History

United States
- Name: USS Anchor
- Builder: Colberg Boat Works, Stockton, California
- Laid down: 30 April 1942
- Launched: 13 March 1943
- Commissioned: 23 October 1943
- Decommissioned: 16 September 1946
- Stricken: 13 November 1946
- Honors and awards: 1 battle star
- Fate: Sold, 23 May 1947; most likely scrapped

General characteristics
- Class & type: Anchor-class rescue and salvage ship
- Displacement: 1,615 long tons (1,641 t)
- Length: 183 ft 3 in (55.85 m)
- Beam: 37 ft (11 m)
- Draft: 14 ft 8 in (4.47 m)
- Propulsion: Diesel, single propeller
- Speed: 12 knots (22 km/h; 14 mph)
- Complement: 65
- Armament: 1 × single 3"/50 caliber gun; 4 × single 20 mm guns;

= USS Anchor =

USS Anchor (ARS-13) was an commissioned by the U.S. Navy during World War II. Her task was to come to the aid of stricken vessels.

Anchor (ARS-13) was laid down on 30 April 1942 at Stockton, California, by the Colberg Boat Works; launched on 13 March 1943; sponsored by Mrs. Hattie M. Stevenson; and placed in commission at Stockton, California, on 23 October 1943.

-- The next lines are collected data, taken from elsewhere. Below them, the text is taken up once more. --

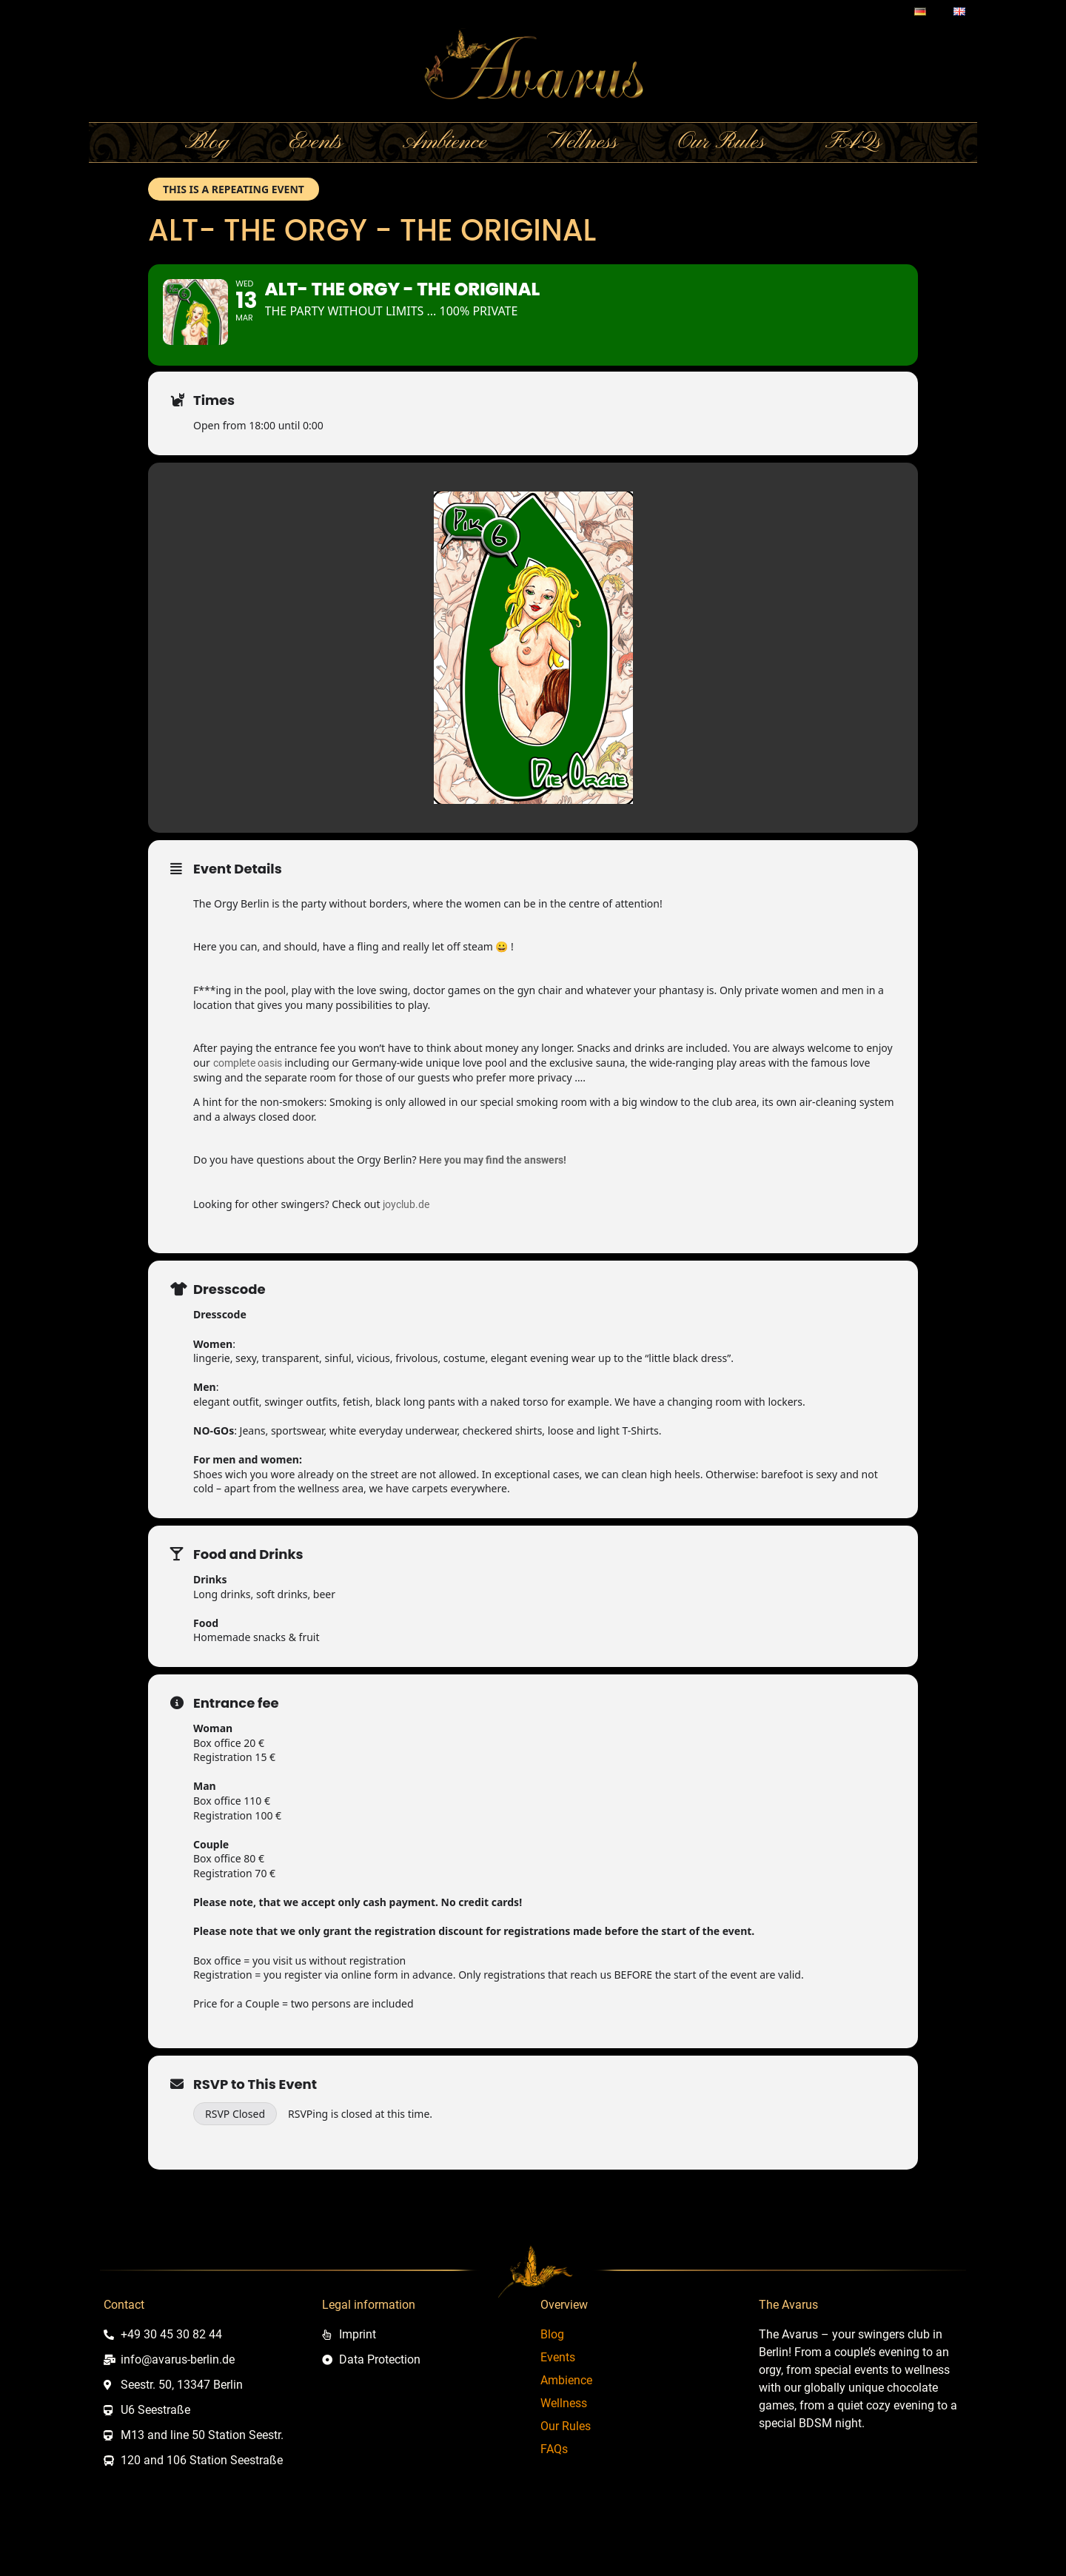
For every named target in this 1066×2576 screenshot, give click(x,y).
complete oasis (247, 1099)
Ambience (444, 146)
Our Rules (721, 146)
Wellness (582, 146)
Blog (207, 146)
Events (315, 146)
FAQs (853, 146)
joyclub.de (406, 1241)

== World War II service ==
During November, the salvage ship was fitted out at Stockton and at San Francisco, California. Early in December, she sailed to San Diego, California, for shakedown training and salvage operations. Anchor left the U.S. West Coast soon after the beginning of 1944, bound for Hawaii. Upon her arrival at Pearl Harbor on the 11th, she underwent a month of repair work and then was assigned to "ready duty," which involved standing by the entrance buoys to the Pearl Harbor channel and giving assistance when necessary to passing vessels. The ship also conducted torpedo recovery duty.

=== South Pacific operations ===
On 16 July, Anchor departed Pearl Harbor and sailed for Eniwetok. She operated there during August, carrying out various duties such as recovering barges, delivering mail, transporting freight and passengers, and performing salvage operations. The ship steamed to Saipan in early September and assumed duty as blasting control vessel in addition to her salvage work. On 4 November she left Saipan and sailed via Eniwetok back to Hawaii.

=== Salvage and recovery operations ===
She reached Pearl Harbor on 21 November and entered a shipyard for repairs and alterations. Anchor left the yard on 7 February 1945 and shortly thereafter sailed for Eniwetok. She arrived there on 15 March and resumed salvage and towing operations. During that stint at Eniwetok, the ship conducted salvage operations on the merchant ship SS Esso Washington. She moved to Guam in early May and, after a brief availability, began torpedo recovery service. Later that month, the vessel got underway for Okinawa and arrived there on 9 June.

=== Under attack by Japanese aircraft ===
During the next seven months, the ship conducted salvage operations on sunken Japanese shipping and served as a blasting control and air raid control ship for the Okinawa area. On 11 June, she was among several ships that opened fire on four enemy planes attacking Allied ships in the Anchorage. The combined fire shot down one raider.

=== End-of-war operations ===
The war in the Pacific Ocean ended when the Japanese capitulated on 15 August, but Anchor continued to operate at Okinawa until 23 March for a cruise that would take her to Guam, Peleliu, and back to Guam. The salvage vessel left the latter port and set sail for Pearl Harbor on 18 June. She remained in port for four weeks and then got underway for the west coast of the United States.

== Return to Stateside ==
Anchor reached Seattle, Washington, in early July. Shortly thereafter, she reversed her course and proceeded back to Pearl Harbor. After a brief stay there, the ship sailed back to the west coast. She touched at San Francisco on 26 July before sailing on to Seattle, Washington.

== Inactivation and decommissioning ==
There, preparations were begun to deactivate the ship. Anchor was decommissioned at Seattle on 16 September 1946, and her name was struck from the Navy list on 13 November 1946. The vessel was then transferred to the Maritime Administration. She was sold on 23 May 1947 to L. E. Castell, Seattle, Washington.

== Military awards and honors ==
Anchor earned one battle star for her World War II service.